To start, billionaires would assess the current value of their tradable assets – which include stocks, bonds, real estate and art – and pay a one-time tax on the increase in value since those assets were acquired. Moving forward, billionaires would pay taxes on the growth of those assets on an annual basis, using a “mark to market” system to determine values. Losses would be recognized as well, through deductions.
“The Billionaires Income Tax is about fairness and showing the American people taxes aren’t mandatory for them and optional for the wealthiest people in the country,” Wyden said in a statement. “No working person in this country thinks it’s right that billionaires can pay no taxes for years on end, and sometimes never at all.”

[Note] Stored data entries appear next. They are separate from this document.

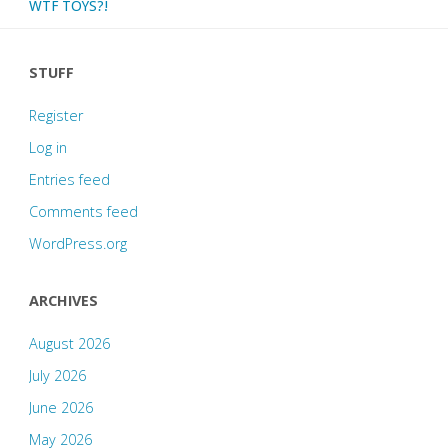
WTF TOYS?!
STUFF
Register
Log in
Entries feed
Comments feed
WordPress.org
ARCHIVES
August 2026
July 2026
June 2026
May 2026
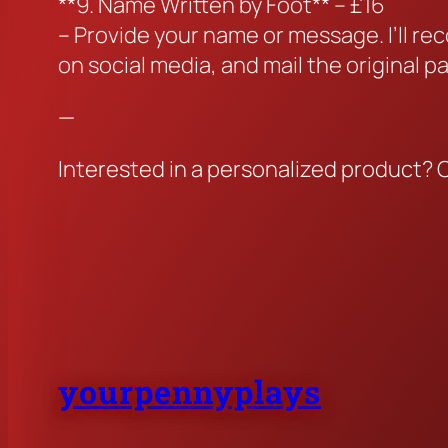
**9. Name Written by Foot** – £16
– Provide your name or message. I’ll re
on social media, and mail the original p
—
Interested in a personalized product? 
yourpennyplays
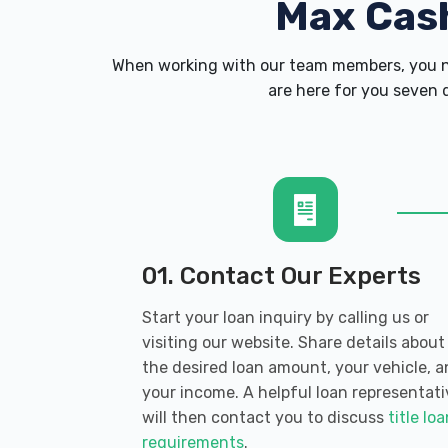
Max Cas
When working with our team members, you ne
are here for you seven d
01. Contact Our Experts
Start your loan inquiry by calling us or
visiting our website. Share details about
the desired loan amount, your vehicle, 
your income. A helpful loan representati
will then contact you to discuss
title lo
requirements
.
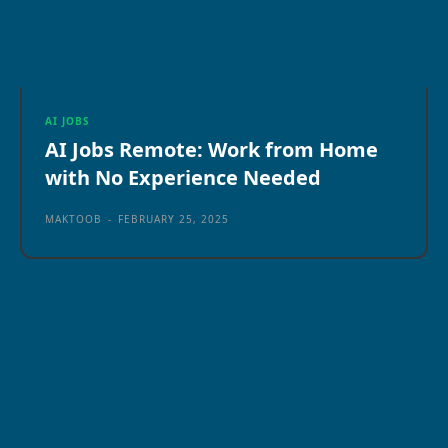
AI JOBS
AI Jobs Remote: Work from Home
with No Experience Needed
MAKTOOB
-
FEBRUARY 25, 2025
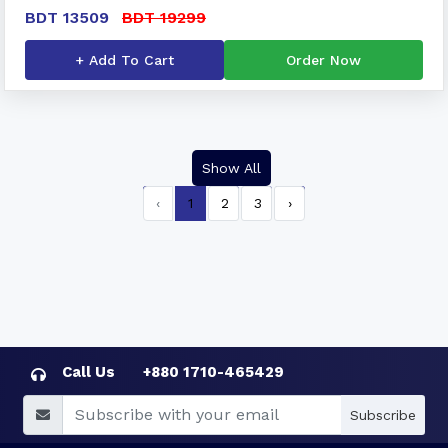
BDT 13509
BDT 19299
+ Add To Cart
Order Now
Show All
‹
1
2
3
›
Call Us
+880 1710-465429
Subscribe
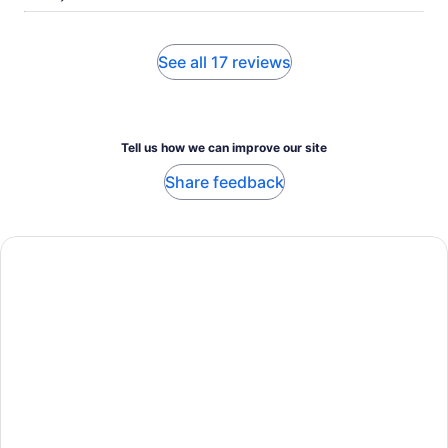
See all 17 reviews
Tell us how we can improve our site
Share feedback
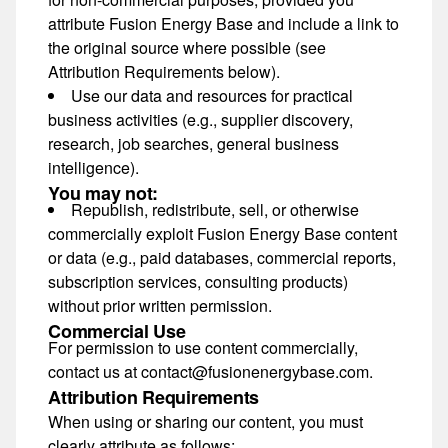
attribute Fusion Energy Base and include a link to
the original source where possible (see
Attribution Requirements below).
Use our data and resources for
practical
business activities
(e.g., supplier discovery,
research, job searches, general business
intelligence).
You may not:
Republish, redistribute, sell, or otherwise
commercially exploit Fusion Energy Base content
or data (e.g., paid databases, commercial reports,
subscription services, consulting products)
without prior written permission
.
Commercial Use
For permission to use content commercially,
contact us at
contact@fusionenergybase.com
.
Attribution Requirements
When using or sharing our content, you must
clearly attribute as follows:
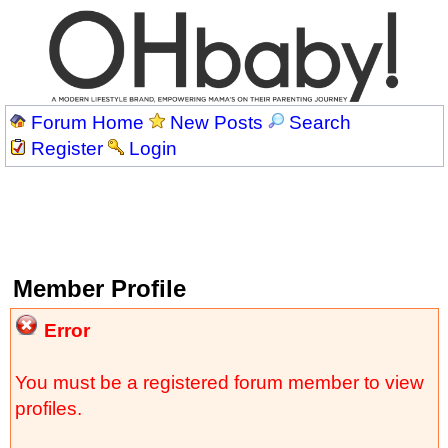
Forum Home
New Posts
Search
Register
Login
Member Profile
Error
You must be a registered forum member to view
profiles.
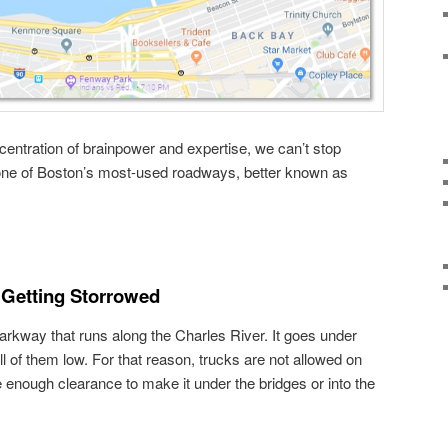
entration of brainpower and expertise, we can’t stop
n one of Boston’s most-used roadways, better known as
 Getting Storrowed
arkway that runs along the Charles River. It goes under
ll of them low. For that reason, trucks are not allowed on
 enough clearance to make it under the bridges or into the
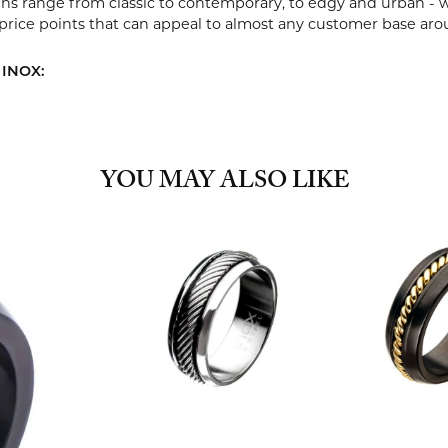
ns range from classic to contemporary, to edgy and urban - w
 price points that can appeal to almost any customer base aro
 INOX:
YOU MAY ALSO LIKE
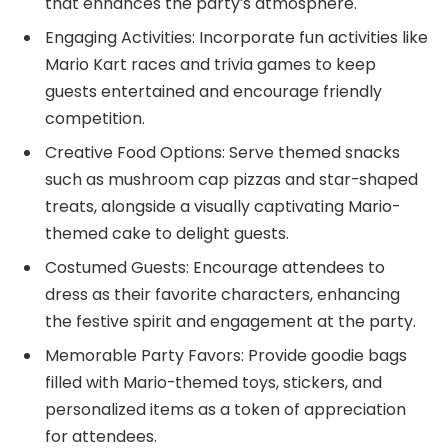
that enhances the party’s atmosphere.
Engaging Activities: Incorporate fun activities like
Mario Kart races and trivia games to keep
guests entertained and encourage friendly
competition.
Creative Food Options: Serve themed snacks
such as mushroom cap pizzas and star-shaped
treats, alongside a visually captivating Mario-
themed cake to delight guests.
Costumed Guests: Encourage attendees to
dress as their favorite characters, enhancing
the festive spirit and engagement at the party.
Memorable Party Favors: Provide goodie bags
filled with Mario-themed toys, stickers, and
personalized items as a token of appreciation
for attendees.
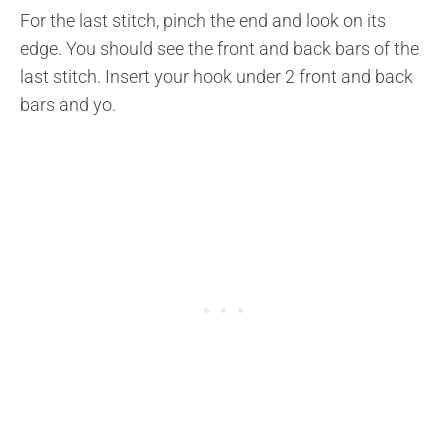
For the last stitch, pinch the end and look on its
edge. You should see the front and back bars of the
last stitch. Insert your hook under 2 front and back
bars and yo.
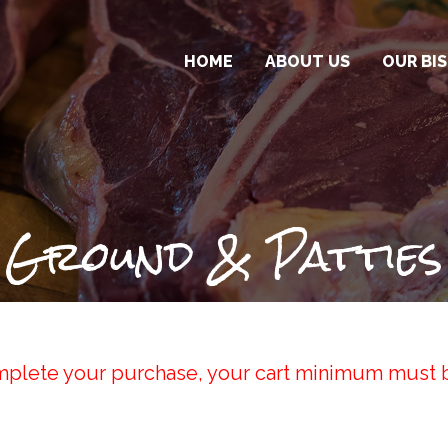
HOME
ABOUT US
OUR BI
OTR BIS
BISON S
PACKAGE
Ground & Patties
plete your purchase, your cart minimum must 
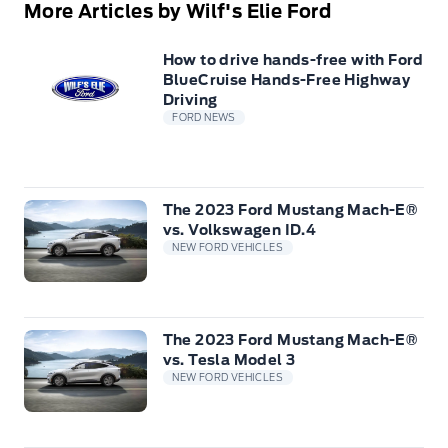
More Articles by Wilf's Elie Ford
How to drive hands-free with Ford
BlueCruise Hands-Free Highway
Driving
FORD NEWS
The 2023 Ford Mustang Mach-E®
vs. Volkswagen ID.4
NEW FORD VEHICLES
The 2023 Ford Mustang Mach-E®
vs. Tesla Model 3
NEW FORD VEHICLES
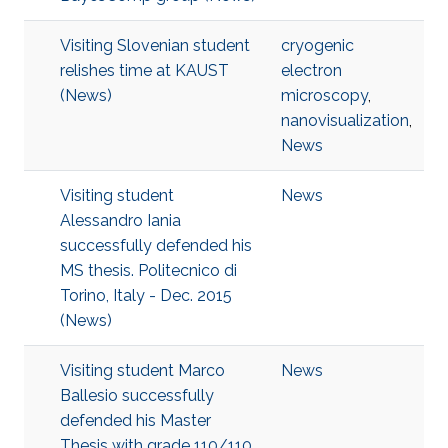
Visiting Slovenian student
cryogenic
relishes time at KAUST
electron
(News)
microscopy
,
nanovisualization
,
News
Visiting student
News
Alessandro Iania
successfully defended his
MS thesis. Politecnico di
Torino, Italy - Dec. 2015
(News)
Visiting student Marco
News
Ballesio successfully
defended his Master
Thesis with grade 110/110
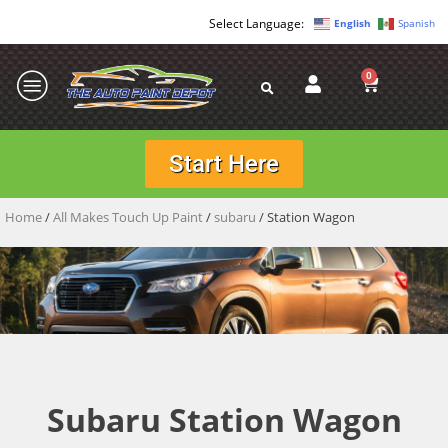
English
Spanish
0
Start Here
Home
/
All Makes Touch Up Paint
/
subaru
/ Station Wagon
Subaru Station Wagon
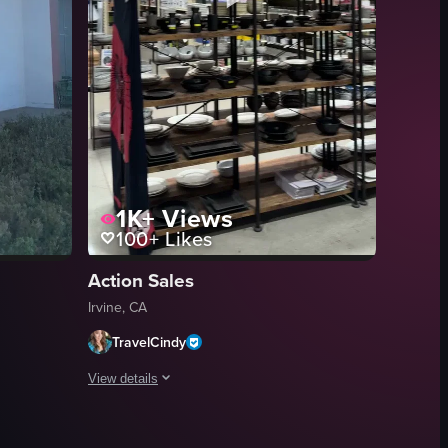
1K+
Views
100+
Likes
Action Sales
Irvine, CA
TravelCindy
View details
S MARKET' printed on them. In the background, people can be seen movi
rocery store. The camera pans across different trays filled with dishes su
he exterior of an Amazon Fresh store. The camera slowly zooms in towards
A steady handheld shot inside a retail store aisle. The she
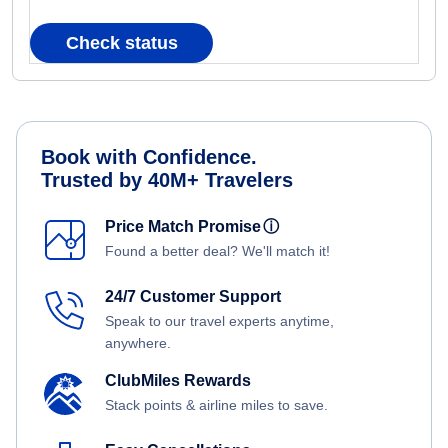
Check status
Book with Confidence.
Trusted by 40M+ Travelers
Price Match Promise
ⓘ
Found a better deal? We'll match it!
24/7 Customer Support
Speak to our travel experts anytime,
anywhere.
ClubMiles Rewards
Stack points & airline miles to save.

Wyden says a billionaire tax is a political winner for Democrats. “It clearly connects in some of the most challenging political communities in the country — it makes Build Back Better enormously more popular,” he told The New York Times. “I’d like to see elected officials stand up and say, ‘Hey, I don’t think billionaires ought to pay any taxes.’”
Support not guaranteed: While Sinema has not explicitly endorsed the billionaire tax, aides in the Senate say that no Democrats have expressed opposition to the plan. House Democrats, however, may be a tougher sell.
House Ways and Means Chair Richard Neal (D-MA) expressed concerns that the Wyden plan could “become really complex,” and some Democrats told The Washington Post that they were wary of creating a whole new tax system in just a few days.
Republicans are expected to oppose the plan, though their votes won’t count under the current plan to use budget reconciliation to pass the plan. Sen. Sen. Mitt Romney (R-UT) told the Times the tax was a “very bad idea” that would distort the behavior of the very wealthy. “People are rational beings,” he said. “They’d move away from tradable assets, and then go to untradable assets. And that means that you’re going to have a depression on things like venture capital, private equity, in the stock market and people’s 401(k)s.”